Playing with CUDA i’ve reached streams. And now i’m trying to get the maximum of streams ideology.
Till now i was able to pack my 3-stream processing by combining kernel operations and memory operations.
Using GeForce 650 GTX i believe it should have 2 memory devices and should be able to perform H2D and D2H operations simultaneously.
What do i do: i have created 3 streams, allocated 3 memory blocks in pinned memory.
Now i do the cycle. Every iteration i order every stream to perform next operation asynchronously.
H2D operation for (i)-th stream
kernel procedure for (i-1)-th stream
D2H operation for (i-2)-th stream.
This cycle means that every stream will perform H2D,kernel,D2H operations by cycle.
Monitored the system with NSight VS Edition. To make it all more visible i have made memory transfer operations long enough (512Kb) and kernel procedure performing lots of local floating point operations for every thread. This way it is easier to see timeline.
As i can see my memory operations take the whole timeline with little to none space between them. And kernel procedures executing in perfect parallel with memory operations.
But memory operations are being executed one by one. H2D do not want to be paralleled with D2H operations.
Do i miss something here?
PS: i don’t want to put my code here because it is little complicated because of details. On the other hand the code is pretty standard for vector addition examples.
GeForce cards only have 1 asynchronous copy engine so you will not be able to do obtain concurrent h2d and d2h on your device. The exception is if the memory transfer is small then it may be implemented using a mechanism other than the copy engine.
Interesting observation! Based on my knowledge, I would have agreed with Greg: There is only one DMA engine on consumer GPUs. Now I wonder whether the two copy engines reported for your GTX 980 are a “premium feature” found on high-end consumer GPUs, a new feature on Maxwell-based consumer cards, a bug in the driver, or a bug in the app that reports the capabilities. When the CUDA 7.0 release goes final, I will check the documentation as to what it says about dual DMA engines.
I think the small transfers that Greg is referring to are those small host->device transfers that are injected directly into the GPU’s command queue and that are therefore independent of any potentially concurrent device->host transfera by a copy engine. That was more intended as a latency optimization though (instead of sending a command to the GPU that then turns on the DMA engine to fetch the data, just send the data itself), rather than an attempt to improve the concurrency of transfers. I seem to recall a 64 KB size limit for such copies. A microbenchmark could probably pinpoint the exact limit but I am too lazy right now to write one.

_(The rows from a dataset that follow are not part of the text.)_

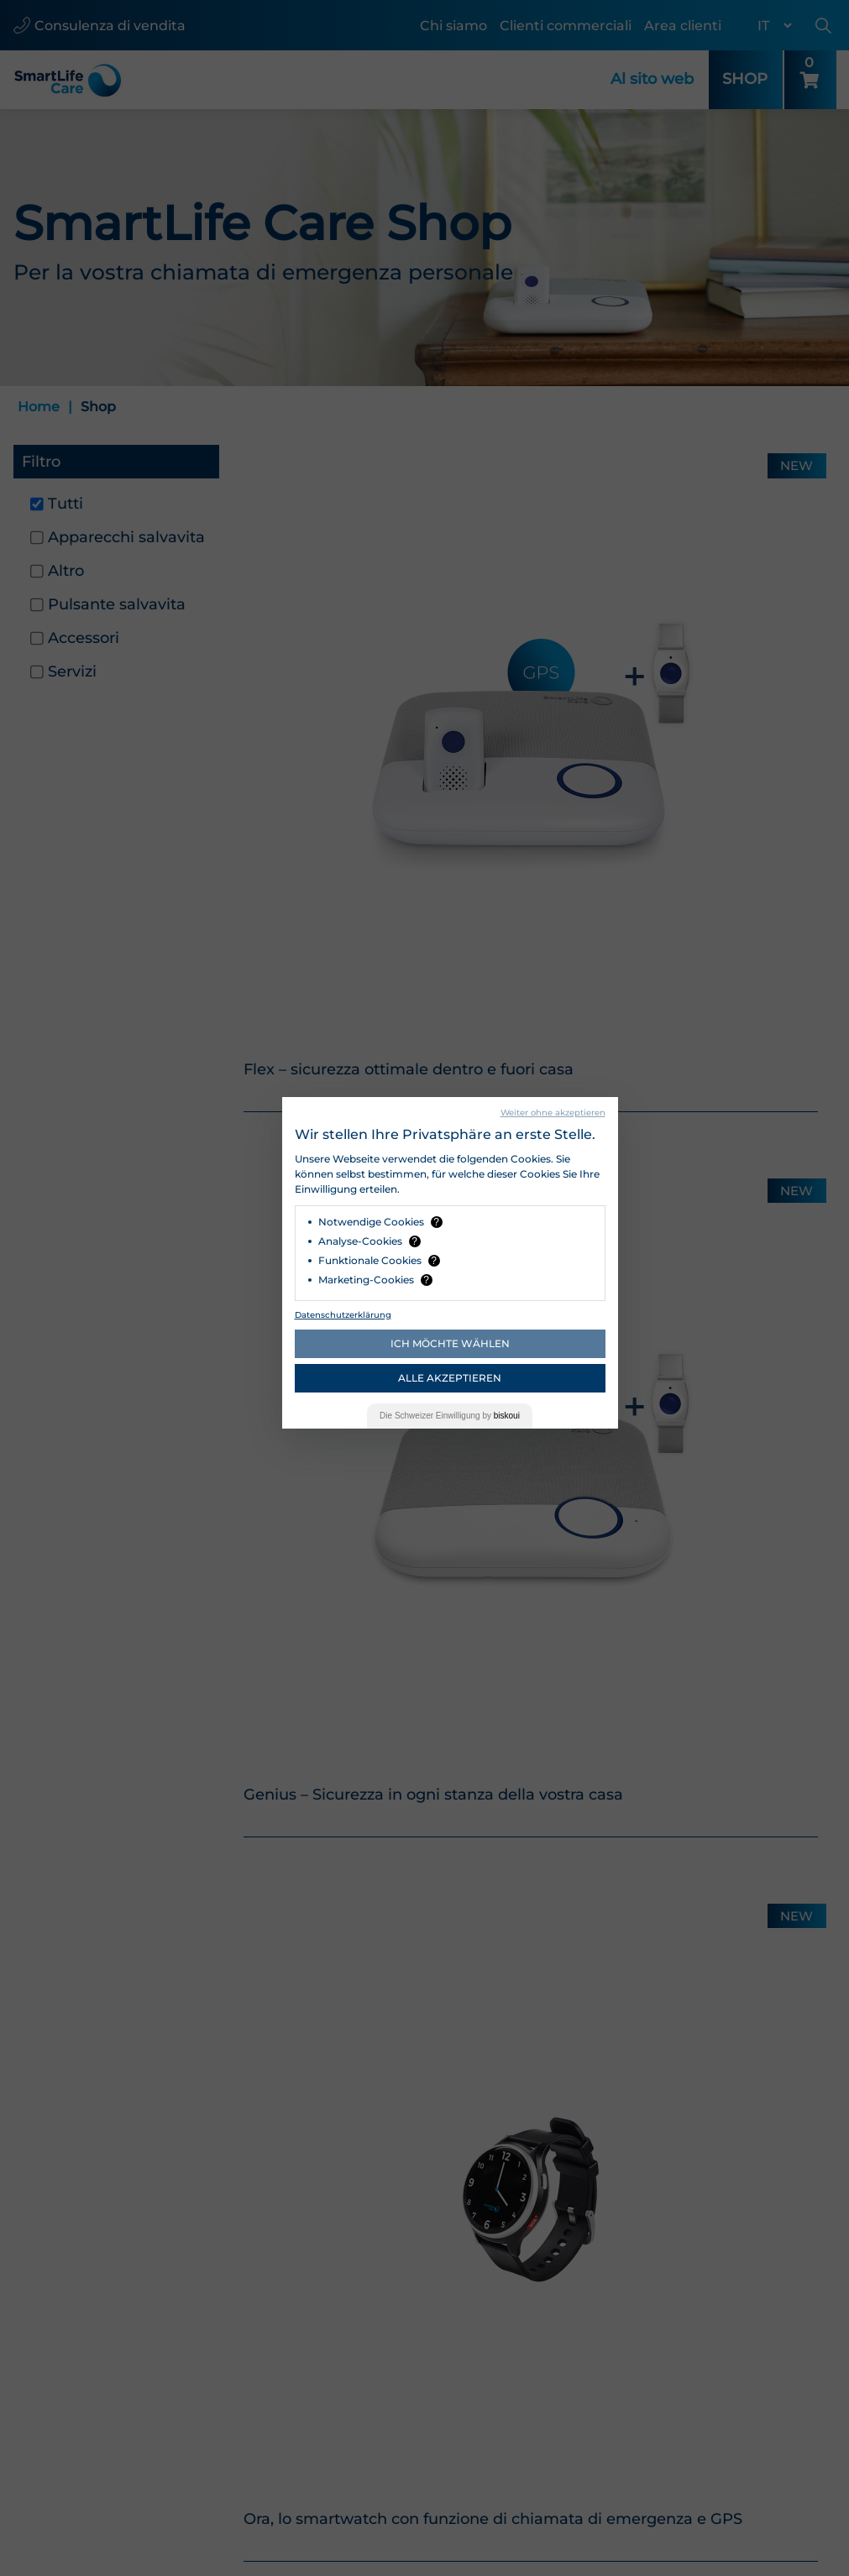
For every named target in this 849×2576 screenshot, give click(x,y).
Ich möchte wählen (450, 1343)
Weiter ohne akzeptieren (552, 1112)
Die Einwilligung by (450, 1415)
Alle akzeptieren (449, 1378)
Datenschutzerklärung (343, 1314)
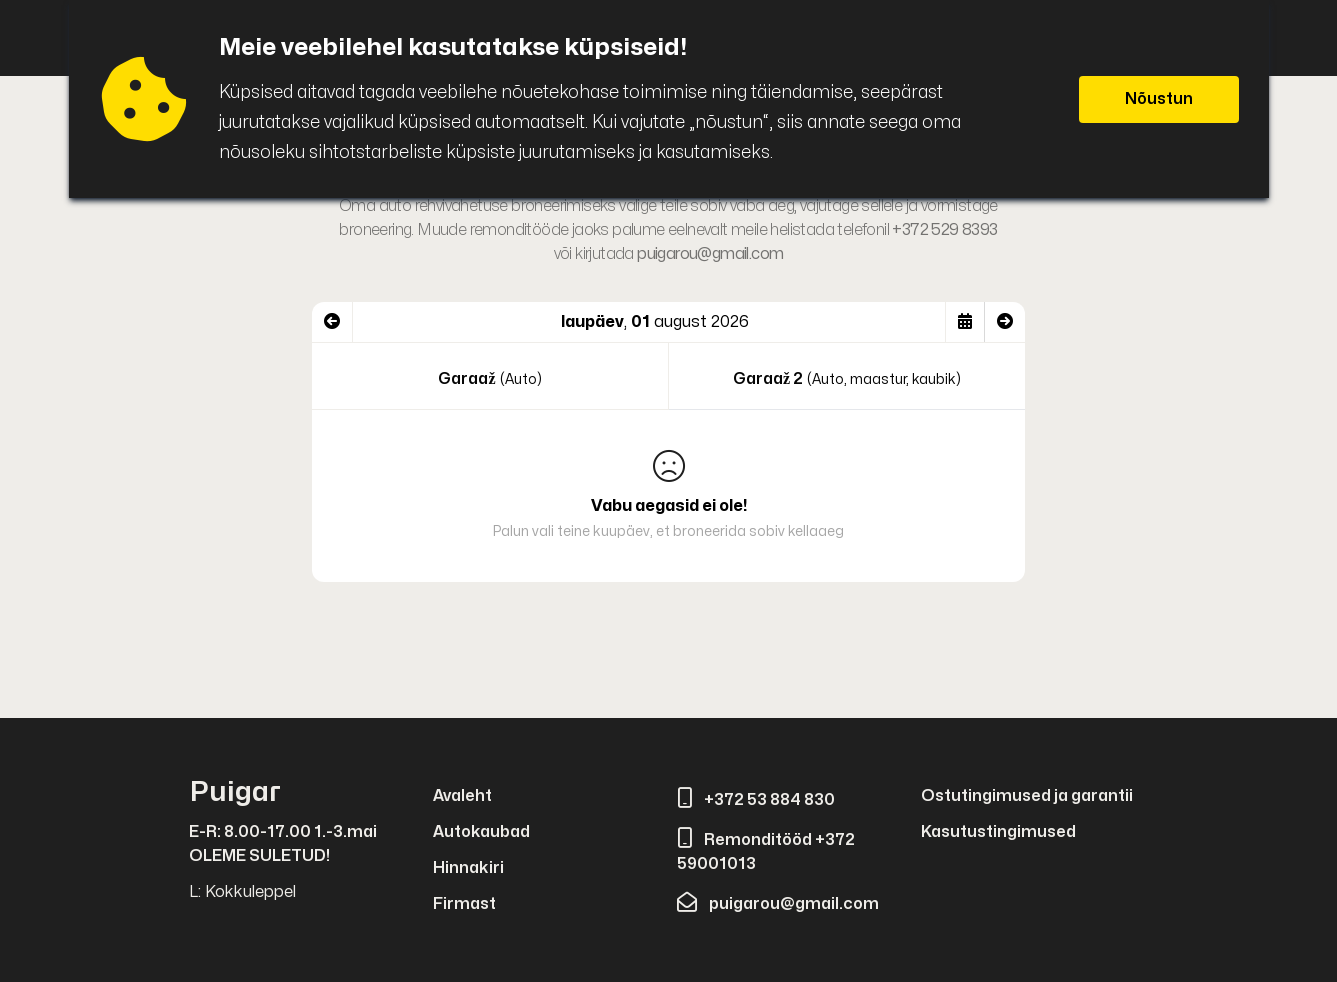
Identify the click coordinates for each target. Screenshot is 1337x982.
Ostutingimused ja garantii (1027, 796)
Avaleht (462, 796)
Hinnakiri (468, 868)
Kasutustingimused (998, 832)
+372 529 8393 (944, 230)
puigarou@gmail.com (710, 254)
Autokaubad (481, 832)
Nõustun (1159, 99)
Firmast (464, 904)
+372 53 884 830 (756, 800)
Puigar (235, 792)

Have you checked the CUDA samples? While I am not aware of one, they may include a test that allows the testing of concurrent transfers. It is not difficult to write one, basically a simple bandwidth test with increasing block sizes with two CUDA streams that can copy simultaneously if the hardware/driver allows it. The difference in execution time to a single-stream configuration executing the same transfers should clearly show whether uploads and downloads happen simultaneously or not.

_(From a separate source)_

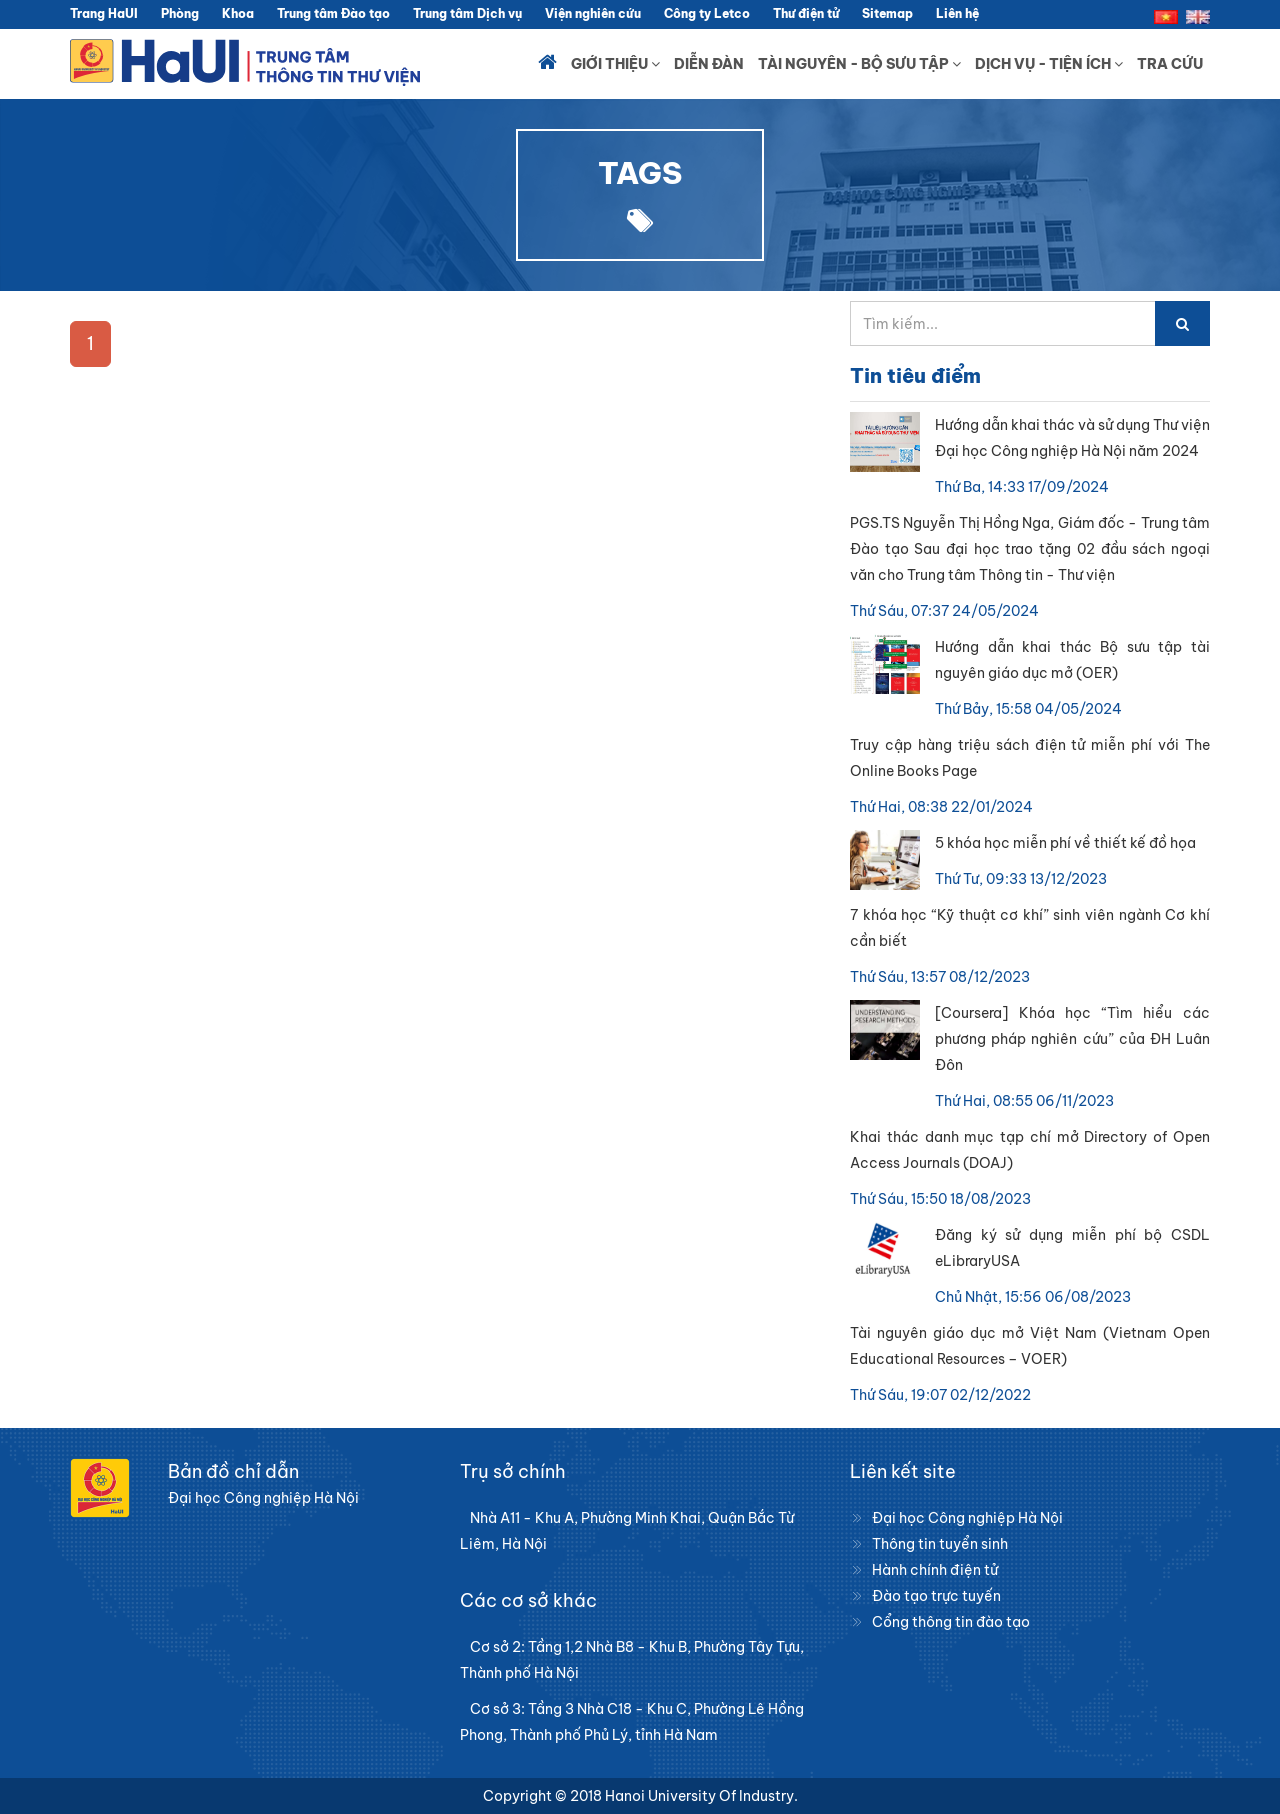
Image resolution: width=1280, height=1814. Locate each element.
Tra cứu (1170, 64)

Which seems to indicate that it can perform a Device to Host copy concurrently with a Host to Device copy if they are in different streams.
Nvvp also shows graphically that those two copies of the same size in different directions occur during the same interval of time, which supports the statement that there are two two copy engines in the GTX 980.

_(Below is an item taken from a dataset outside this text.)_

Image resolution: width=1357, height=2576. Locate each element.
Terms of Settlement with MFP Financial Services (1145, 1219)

When I run the same code on the same PC and specify the GTX 780ti GPU the output is different:
I agree, the logs definitely suggest the GTX 980 is overlapping the copies in opposite directions while the GTX 780 Ti is not. That is consistent with the number of copy engines reported for the two cards.
Cool! On the other hand it is weird. I have not come across any official reference to the dual copy engines on the GTX 980, you’d think this would be on a “new and improved” marketing slide somewhere.